Material supplied →
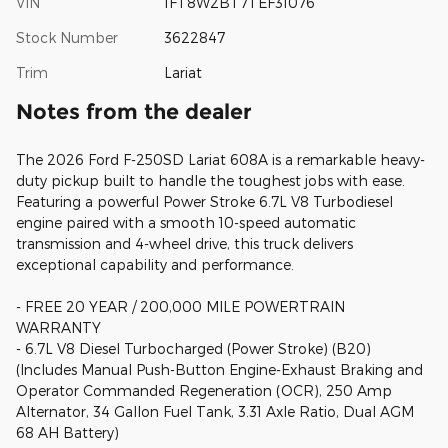
VIN
1FT8W2BT7TEF31076
Stock Number
3622847
Trim
Lariat
Notes from the dealer
The 2026 Ford F-250SD Lariat 608A is a remarkable heavy-
duty pickup built to handle the toughest jobs with ease.
Featuring a powerful Power Stroke 6.7L V8 Turbodiesel
engine paired with a smooth 10-speed automatic
transmission and 4-wheel drive, this truck delivers
exceptional capability and performance.
- FREE 20 YEAR / 200,000 MILE POWERTRAIN
WARRANTY
- 6.7L V8 Diesel Turbocharged (Power Stroke) (B20)
(Includes Manual Push-Button Engine-Exhaust Braking and
Operator Commanded Regeneration (OCR), 250 Amp
Alternator, 34 Gallon Fuel Tank, 3.31 Axle Ratio, Dual AGM
68 AH Battery)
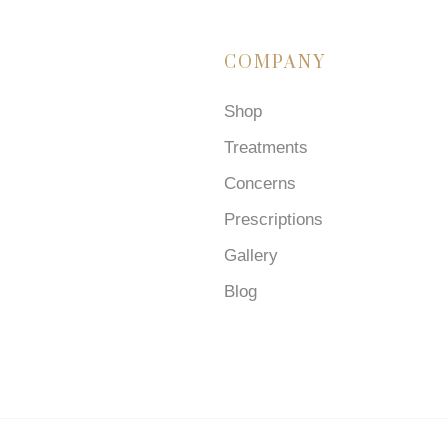
COMPANY
Shop
Treatments
Concerns
Prescriptions
Gallery
Blog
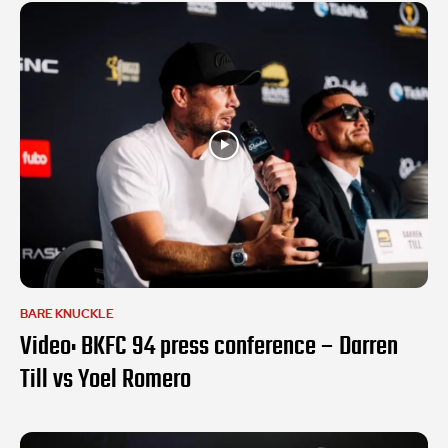
BARE KNUCKLE
Video: BKFC 94 press conference – Darren
Till vs Yoel Romero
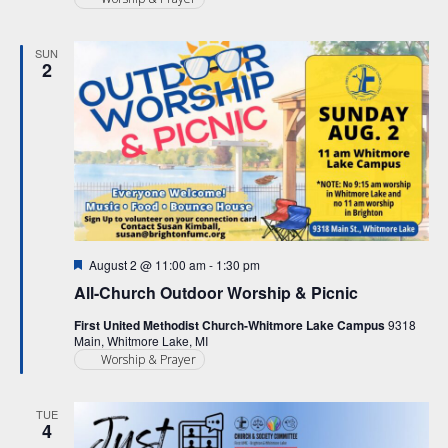
SUN
2
Featured
August 2 @ 11:00 am
-
1:30 pm
All-Church Outdoor Worship & Picnic
First United Methodist Church-Whitmore Lake Campus
9318
Main, Whitmore Lake, MI
Worship & Prayer
TUE
4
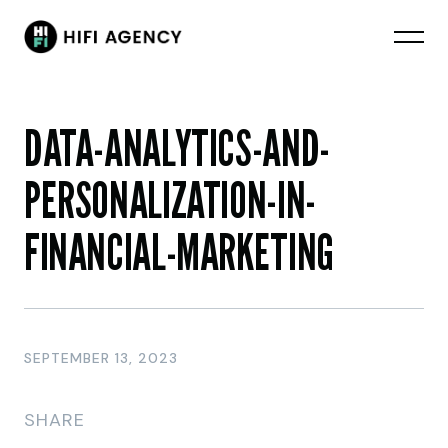
DATA-ANALYTICS-AND-
PERSONALIZATION-IN-
FINANCIAL-MARKETING
SEPTEMBER 13, 2023
SHARE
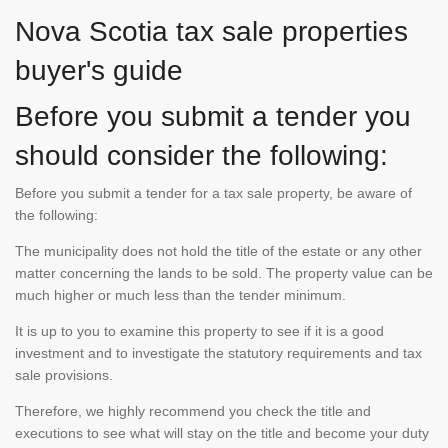
Nova Scotia tax sale properties
buyer's guide
Before you submit a tender you
should consider the following:
Before you submit a tender for a tax sale property, be aware of
the following:
The municipality does not hold the title of the estate or any other
matter concerning the lands to be sold. The property value can be
much higher or much less than the tender minimum.
It is up to you to examine this property to see if it is a good
investment and to investigate the statutory requirements and tax
sale provisions.
Therefore, we highly recommend you check the title and
executions to see what will stay on the title and become your duty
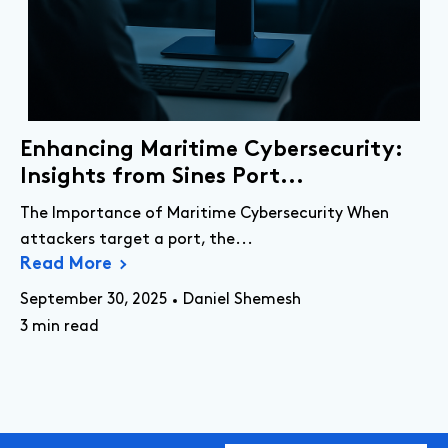
Enhancing Maritime Cybersecurity:
Insights from Sines Port...
The Importance of Maritime Cybersecurity When
attackers target a port, the...
Read More
September 30, 2025
Daniel Shemesh
3 min read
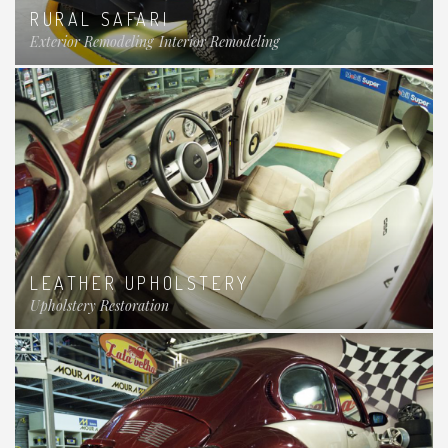
RURAL SAFARI
Exterior Remodeling
Interior Remodeling
LEATHER UPHOLSTERY
Upholstery Restoration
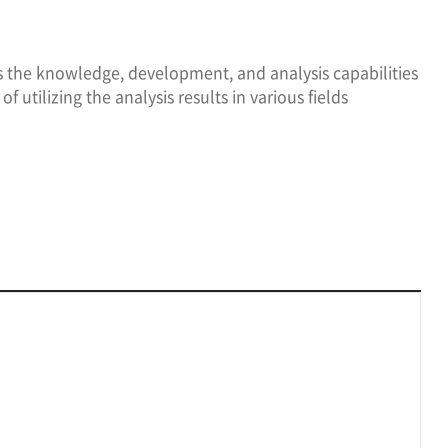
ss the knowledge, development, and analysis capabilities
f utilizing the analysis results in various fields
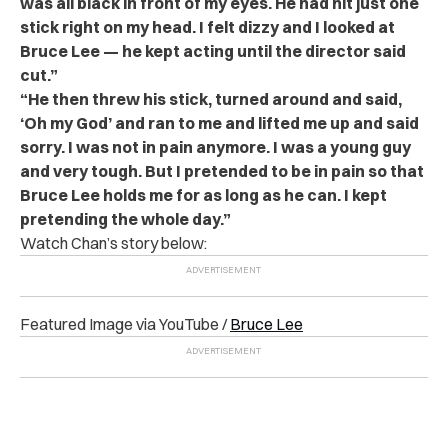
was all black in front of my eyes. He had hit just one
stick right on my head. I felt dizzy and I looked at
Bruce Lee — he kept acting until the director said
cut.”
“He then threw his stick, turned around and said,
‘Oh my God’ and ran to me and lifted me up and said
sorry. I was not in pain anymore. I was a young guy
and very tough. But I pretended to be in pain so that
Bruce Lee holds me for as long as he can. I kept
pretending the whole day.”
Watch Chan’s story below:
Featured Image via YouTube /
Bruce Lee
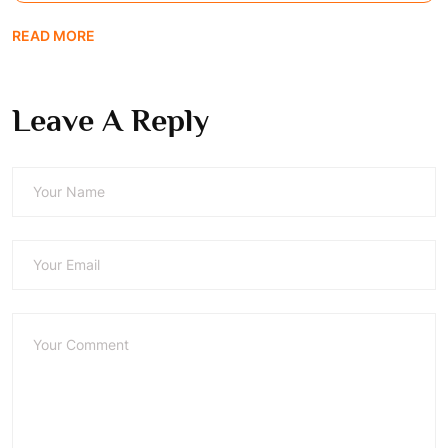
READ MORE
Leave A Reply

Exercise goal → Reproduce the listing above exactly from the line containing "- 6.7L V8 Diesel" up to and including the line containing "up and said", omitting any images and everything outside those lines.

Answer section →
- 6.7L V8 Diesel Turbocharged (Power Stroke) (B20)
(Includes Manual Push-Button Engine-Exhaust Braking and
Operator Commanded Regeneration (OCR), 250 Amp
Alternator, 34 Gallon Fuel Tank, 3.31 Axle Ratio, Dual AGM
68 AH Battery)
COMPANY
Shop
Treatments
Concerns
Prescriptions
Gallery
Blog
BARE KNUCKLE
Video: BKFC 94 press conference – Darren
Till vs Yoel Romero
SUN
2
Featured
August 2 @ 11:00 am
-
1:30 pm
All-Church Outdoor Worship & Picnic
First United Methodist Church-Whitmore Lake Campus
9318
Main, Whitmore Lake, MI
Worship & Prayer
TUE
4
DATA-ANALYTICS-AND-
PERSONALIZATION-IN-
FINANCIAL-MARKETING
SEPTEMBER 13, 2023
SHARE
Nova Scotia tax sale properties
buyer's guide
Before you submit a tender you
should consider the following:
Before you submit a tender for a tax sale property, be aware of
the following:
The municipality does not hold the title of the estate or any other
matter concerning the lands to be sold. The property value can be
much higher or much less than the tender minimum.
It is up to you to examine this property to see if it is a good
investment and to investigate the statutory requirements and tax
sale provisions.
Therefore, we highly recommend you check the title and
executions to see what will stay on the title and become your duty
Enhancing Maritime Cybersecurity:
Insights from Sines Port...
The Importance of Maritime Cybersecurity When
attackers target a port, the...
Read More
September 30, 2025
Daniel Shemesh
3 min read
RURAL SAFARI
Exterior Remodeling
Interior Remodeling
LEATHER UPHOLSTERY
Upholstery Restoration
ss the knowledge, development, and analysis capabilities
f utilizing the analysis results in various fields
was all black in front of my eyes. He had hit just one
stick right on my head. I felt dizzy and I looked at
Bruce Lee — he kept acting until the director said
cut.”
“He then threw his stick, turned around and said,
‘Oh my God’ and ran to me and lifted me up and said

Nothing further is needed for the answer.